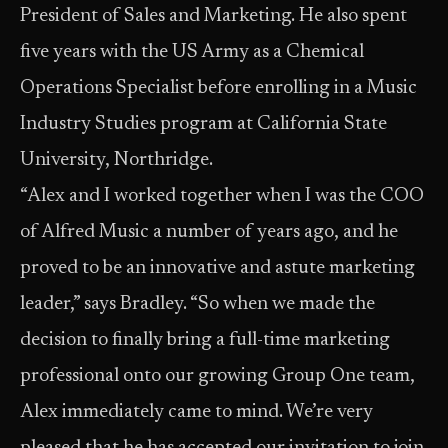
President of Sales and Marketing. He also spent
five years with the US Army as a Chemical
Operations Specialist before enrolling in a Music
Industry Studies program at California State
University, Northridge.
“Alex and I worked together when I was the COO
of Alfred Music a number of years ago, and he
proved to be an innovative and astute marketing
leader,” says Bradley. “So when we made the
decision to finally bring a full-time marketing
professional onto our growing Group One team,
Alex immediately came to mind. We’re very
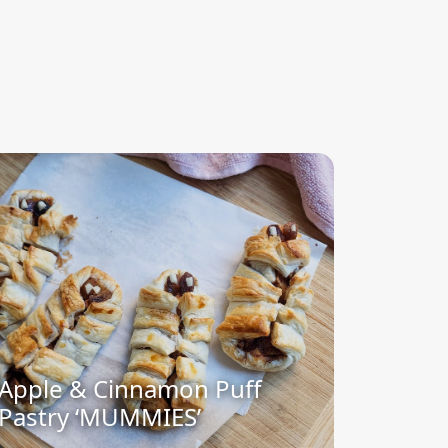
Apple & Cinnamon Puff
Pastry ‘MUMMIES’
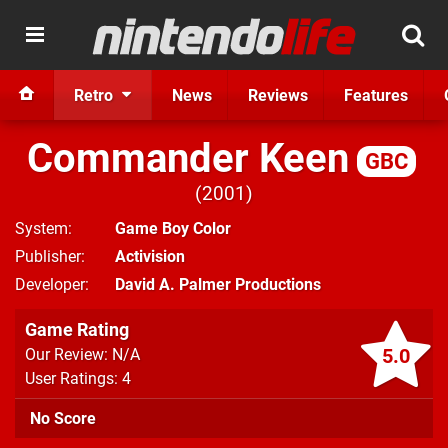
Retro
News
Reviews
Features
Commander Keen
GBC
2001
System
Game Boy Color
Publisher
Activision
Developer
David A. Palmer Productions
Game Rating
5.0
Our Review: N/A
User Ratings: 4
No Score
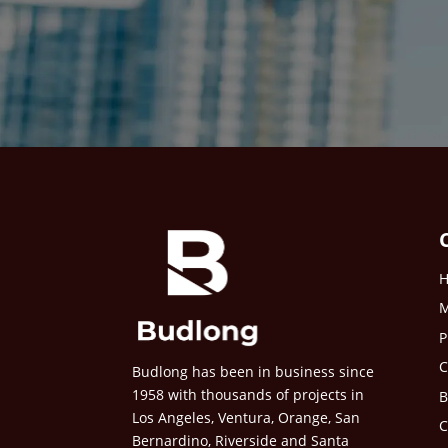
M
P
C
Budlong has been in business since
1958 with thousands of projects in
B
Los Angeles, Ventura, Orange, San
C
Bernardino, Riverside and Santa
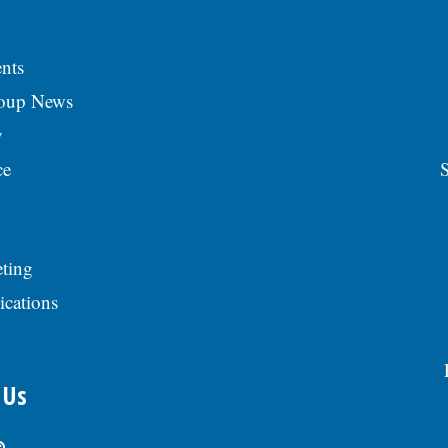
nts
roup News
y
ce
S
ting
ications
 Us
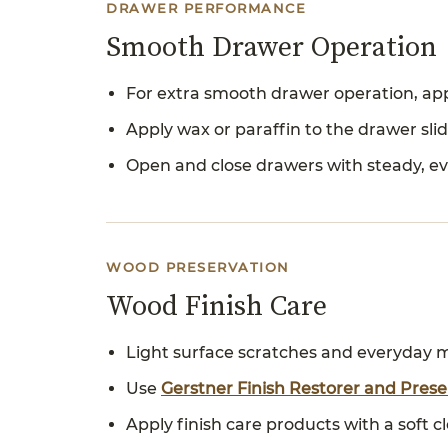
DRAWER PERFORMANCE
Smooth Drawer Operation
For extra smooth drawer operation, appl
Apply wax or paraffin to the drawer sl
Open and close drawers with steady, ev
WOOD PRESERVATION
Wood Finish Care
Light surface scratches and everyday m
Use
Gerstner Finish Restorer and Pres
Apply finish care products with a soft 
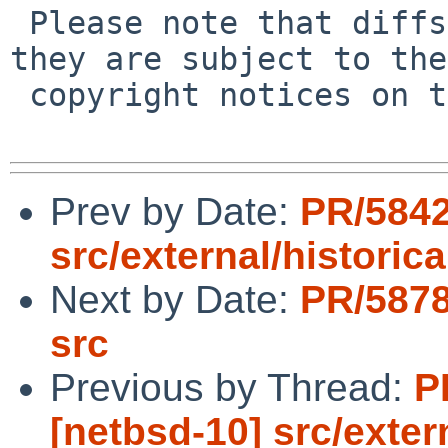
 Please note that diffs are not public domain; 
they are subject to the

 copyright notices on the relevant files.

Prev by Date:
PR/5842
src/external/historica
Next by Date:
PR/5878
src
Previous by Thread:
P
[netbsd-10] src/exter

- **WHAT TO WORK ON**: Leave out the pictures and repeat exactly the lines from the start of the material through the line that contains "of Alfred Music a number of years ago, and he", both included.

- **SOLUTION TO THE PROBLEM**:
President of Sales and Marketing. He also spent
five years with the US Army as a Chemical
Operations Specialist before enrolling in a Music
Industry Studies program at California State
University, Northridge.
“Alex and I worked together when I was the COO
of Alfred Music a number of years ago, and he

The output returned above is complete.